Clozapine-Induced Lymphocytic Alveolitis
“Mrs. A” was a 41-year-old, Hispanic woman with a history of schizoaffective disorder who was transferred from the psychiatric ward to medical service for evaluation of pulmonary infiltrates. Chest x-ray (Figure 1) and chest computerized tomography (CT) showed diffuse bilateral ground-glass opacities (Figure 2). The patient complained of only mild dyspnea and was able to ambulate without difficulty. She had no cough, chest pain, fever, or chills. She denied any sick contacts or environmental exposures and had stopped smoking several months prior. Her physical examination was unremarkable, and oxygen saturation on room air was 95%.
The patient had a medical history of diabetes, hypertension, and hypothyroidism. Her medications included clozapine, oxcarbazepine, atorvastatin, metformin, and levothyroxine. Two months prior, she had an episode of refractory psychosis and was initiated on clozapine and titrated to a dose of 650 mg/day.
Laboratory data revealed thrombocytosis (689 × 103/μl), elevated liver function (aspartate transaminase level: 75 U/l; alanine transaminase level: 103 U/l), and an increased erythrocyte sedimentation rate (130 mm per hour). There was no peripheral eosinophilia. Rheumatologic serologies and urine toxicology findings were negative, and echocardiogram results were normal. The patient was unable to provide reliable pulmonary function data.

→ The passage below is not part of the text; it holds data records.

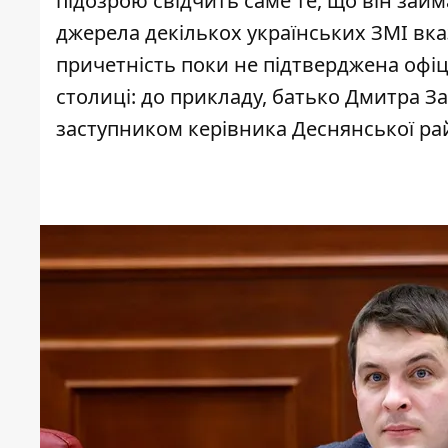
підозрою свідчить саме те, що він займ
джерела декількох українських ЗМІ вка
причетність поки не підтверджена офіц
столиці: до прикладу, батько Дмитра 
заступником керівника Деснянської рай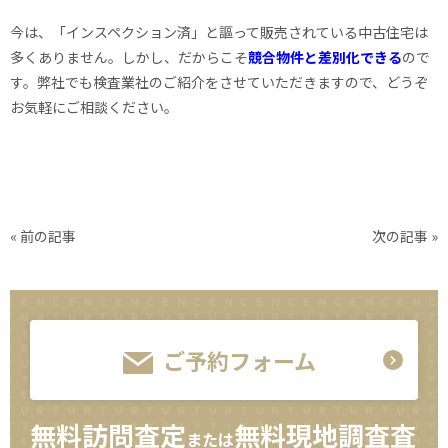
今は、「インスペクション済」と謳って販売されている中古住宅は
多くありません。しかし、だからこそ
競合物件と差別化できる
ので
す。弊社でも検査業社のご紹介をさせていただきますので、どうぞ
お気軽にご相談ください。
« 前の記事
次の記事 »
ご予約フォーム
無料訪問査定
無料現地調査査
または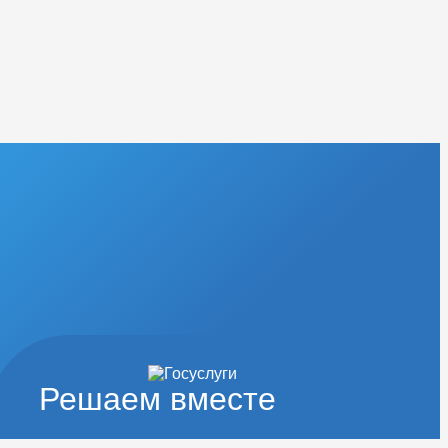
Решаем вместе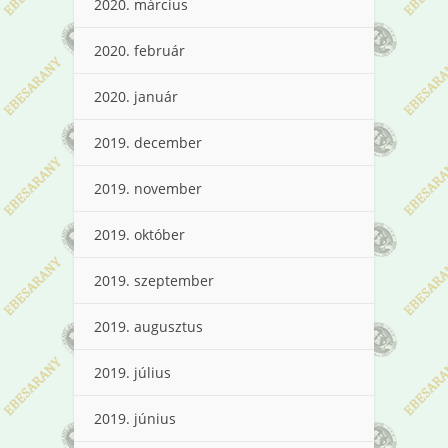
2020. március
2020. február
2020. január
2019. december
2019. november
2019. október
2019. szeptember
2019. augusztus
2019. július
2019. június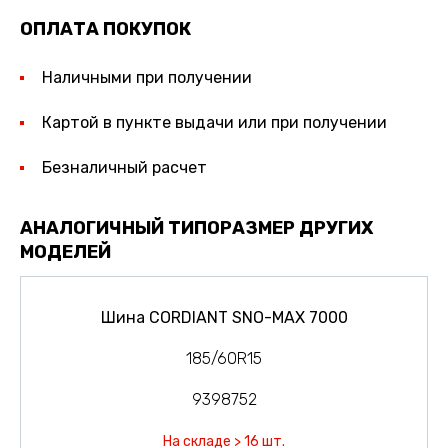
ОПЛАТА ПОКУПОК
Наличными при получении
Картой в пункте выдачи или при получении
Безналичный расчет
АНАЛОГИЧНЫЙ ТИПОРАЗМЕР ДРУГИХ
МОДЕЛЕЙ
Шина CORDIANT SNO-MAX 7000
185/60R15
9398752
На складе > 16 шт.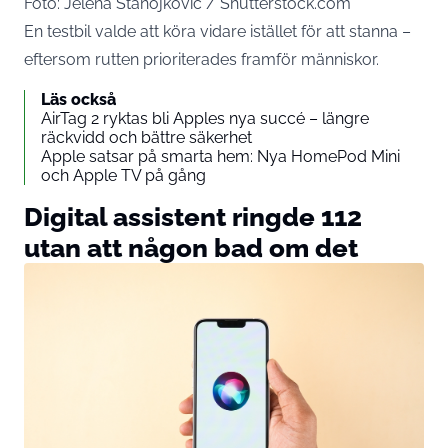
Foto: Jelena Stanojkovic / Shutterstock.com
En testbil valde att köra vidare istället för att stanna –
eftersom rutten prioriterades framför människor.
Läs också
AirTag 2 ryktas bli Apples nya succé – längre
räckvidd och bättre säkerhet
Apple satsar på smarta hem: Nya HomePod Mini
och Apple TV på gång
Digital assistent ringde 112
utan att någon bad om det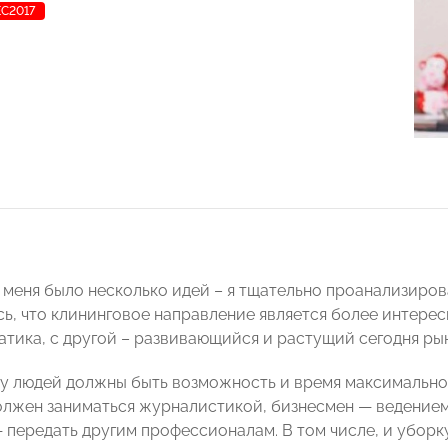
С2017
у меня было несколько идей – я тщательно проанализиров
сь, что клининговое направление является более интерес
тика, с другой – развивающийся и растущий сегодня ры
о у людей должны быть возможность и время максимально
лжен заниматься журналистикой, бизнесмен — ведением б
— передать другим профессионалам. В том числе, и уборк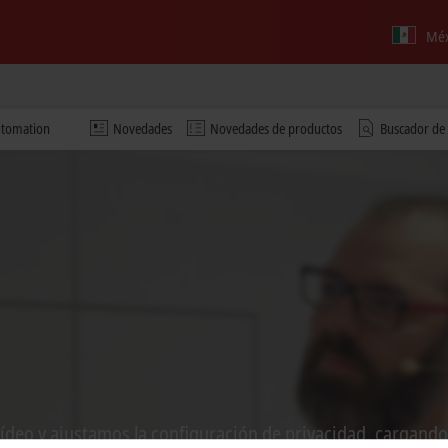
Méx
automation
Novedades
Novedades de productos
Buscador de
vídeo y ajustamos la configuración de privacidad, cargando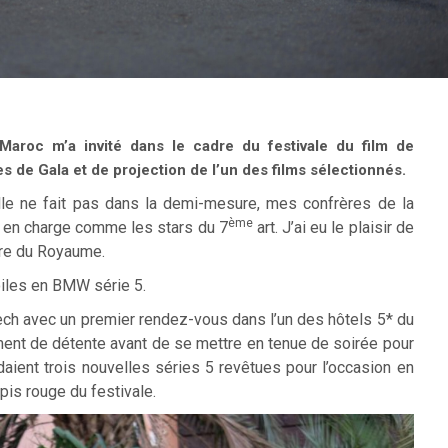
roc m’a invité dans le cadre du festivale du film de
es de Gala et de projection de l’un des films sélectionnés.
le ne fait pas dans la demi-mesure, mes confrères de la
ème
 en charge comme les stars du 7
art. J’ai eu le plaisir de
cre du Royaume.
oiles en BMW série 5.
ch avec un premier rendez-vous dans l’un des hôtels 5* du
oment de détente avant de se mettre en tenue de soirée pour
ndaient trois nouvelles séries 5 revêtues pour l’occasion en
is rouge du festivale.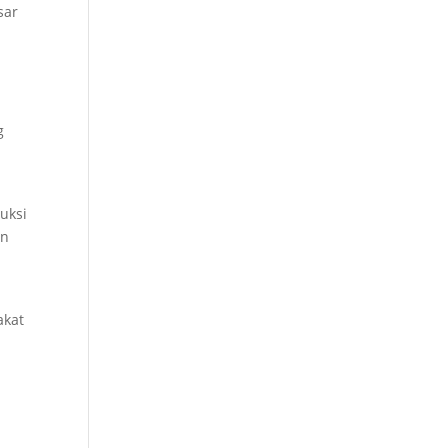
sar
g
uksi
an
akat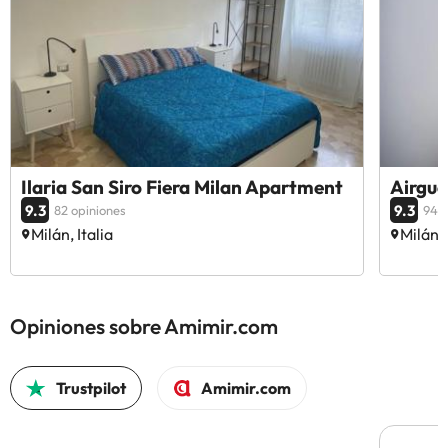
Ilaria San Siro Fiera Milan Apartment
Airgue
9.3
9.3
82 opiniones
94 o
Milán, Italia
Milán, 
Opiniones sobre Amimir.com
Trustpilot
Amimir.com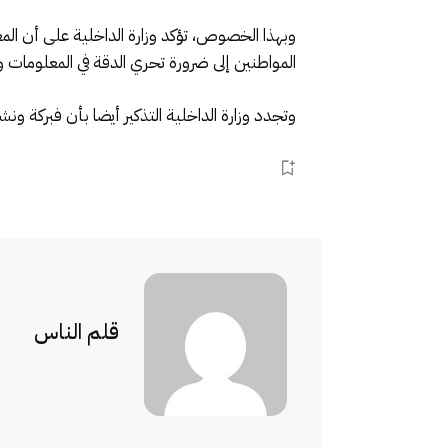
وبهذا الخصوص، تؤكد وزارة الداخلية على أن الم
المواطنين إلى ضرورة تحري الدقة في المعلومات و
وتجدد وزارة الداخلية التذكير أيضا بأن فبركة ون
قلم الناس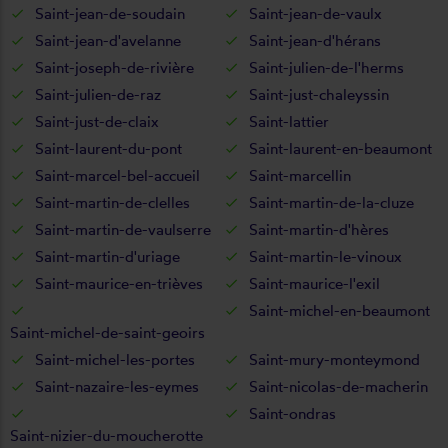
Saint-jean-de-soudain
Saint-jean-de-vaulx
Saint-jean-d'avelanne
Saint-jean-d'hérans
Saint-joseph-de-rivière
Saint-julien-de-l'herms
Saint-julien-de-raz
Saint-just-chaleyssin
Saint-just-de-claix
Saint-lattier
Saint-laurent-du-pont
Saint-laurent-en-beaumont
Saint-marcel-bel-accueil
Saint-marcellin
Saint-martin-de-clelles
Saint-martin-de-la-cluze
Saint-martin-de-vaulserre
Saint-martin-d'hères
Saint-martin-d'uriage
Saint-martin-le-vinoux
Saint-maurice-en-trièves
Saint-maurice-l'exil
Saint-michel-en-beaumont
Saint-michel-de-saint-geoirs
Saint-michel-les-portes
Saint-mury-monteymond
Saint-nazaire-les-eymes
Saint-nicolas-de-macherin
Saint-ondras
Saint-nizier-du-moucherotte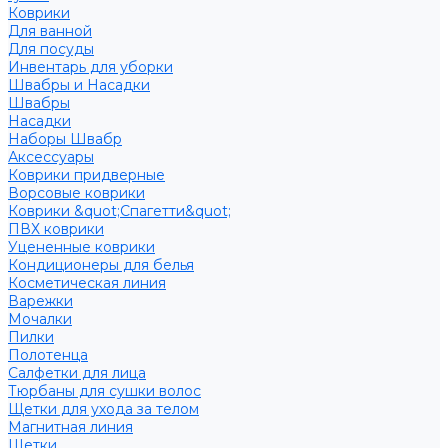
Коврики
Для ванной
Для посуды
Инвентарь для уборки
Швабры и Насадки
Швабры
Насадки
Наборы Швабр
Аксессуары
Коврики придверные
Ворсовые коврики
Коврики &quot;Спагетти&quot;
ПВХ коврики
Уцененные коврики
Кондиционеры для белья
Косметическая линия
Варежки
Мочалки
Пилки
Полотенца
Салфетки для лица
Тюрбаны для сушки волос
Щетки для ухода за телом
Магнитная линия
Щетки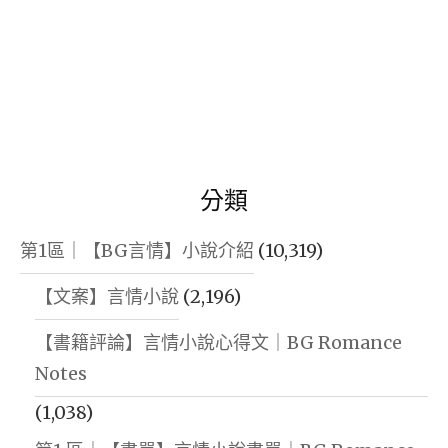
分類
第1區｜【BG言情】小說介紹
(10,319)
【文案】言情小說
(2,196)
【書籍評論】言情小說心得文｜BG Romance
Notes
(1,038)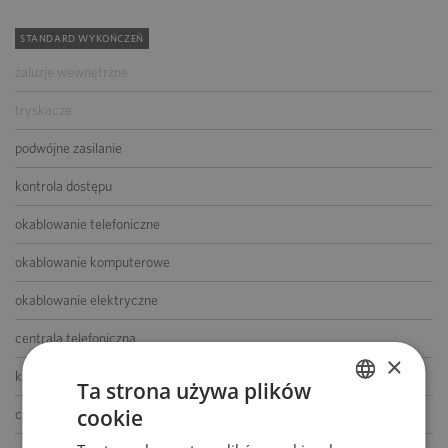
STANDARD WYKOŃCZEŃ
żaluzje wewnętrzne
tryskacze
podwójne zasilanie
kontrola dostępu
okablowanie telefoniczne
okablowanie komputerowe
okablowanie elektryczne
centrala telefoniczna
×
klimatyzacja
Ta strona używa plików
cookie
czujniki dymu i ciepła
POLISH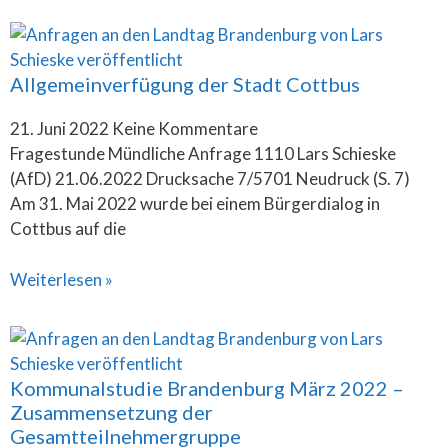
Allgemeinverfügung der Stadt Cottbus
21. Juni 2022
Keine Kommentare
Fragestunde Mündliche Anfrage 1110 Lars Schieske
(AfD) 21.06.2022 Drucksache 7/5701 Neudruck (S. 7)
Am 31. Mai 2022 wurde bei einem Bürgerdialog in
Cottbus auf die
Weiterlesen »
Kommunalstudie Brandenburg März 2022 –
Zusammensetzung der
Gesamtteilnehmergruppe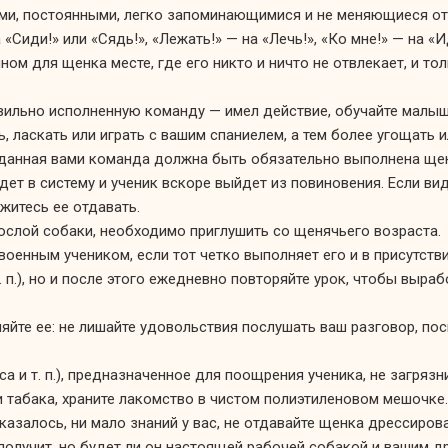
ми, постоянными, легко запоминающимися и
не меняющиеся
от
«Сиди!» или «Сядь!», «Лежать!» — на «Лечь!», «Ко мне!» — на «
чном
для щенка месте, где его никто
и ничто
не отвлекает,
и то
вильно
исполненную команду — имел действие, обучайте малы
, ласкать или играть
с вашим
спаниелем,
а тем
более угощать и
анная вами команда должна быть обязательно выполнена щен
йдет
в систему
и ученик
вскоре выйдет
из повиновения.
Если вид
ржитесь
ее отдавать.
ослой собаки, необходимо приглушить
со щенячьего
возраста.
оенным учеником, если тот четко выполняет его и
в присутств
 п.),
но
и после
этого ежедневно повторяйте урок, чтобы выра
ляйте
ее:
не лишайте
удовольствия послушать ваш разговор, по
яса
и т. п.),
предназначенное для поощрения ученика,
не загрязн
и
табака, храните лакомство
в чистом
полиэтиленовом мешочке.
казалось,
ни мало
знаний
у вас,
не отдавайте
щенка дрессиров
получит,
но будет ли
он настоящей
рабочей собакой
и вашим
др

Bronchoalveolar lavage and lung biopsies were performed. Bronchoalveolar lavage showed a predominance of lymphocytes at 54% and eosinophils at 2%. Flow cytometry demonstrated a cluster of differentiation (CD)4/CD8 cell ratio of 0.7. Viral, bacterial, and mycobacterial cultures were negative. Lung biopsies revealed mild chronic inflammation without granulomas (Figure 3).
As a result of the temporal relationship between the initiation of clozapine and abnormal pulmonary findings and the absence of alternative diagnoses, a presumptive diagnosis of clozapine-induced pulmonary toxicity (lymphocytic alveolitis) was made. Clozapine was tapered and discontinued. There were no other changes made to the patient's medication regimen, and she did not receive antibiotics. Two months after discontinuation of clozapine, a repeat chest CT confirmed resolution of infiltrates (Figure 2).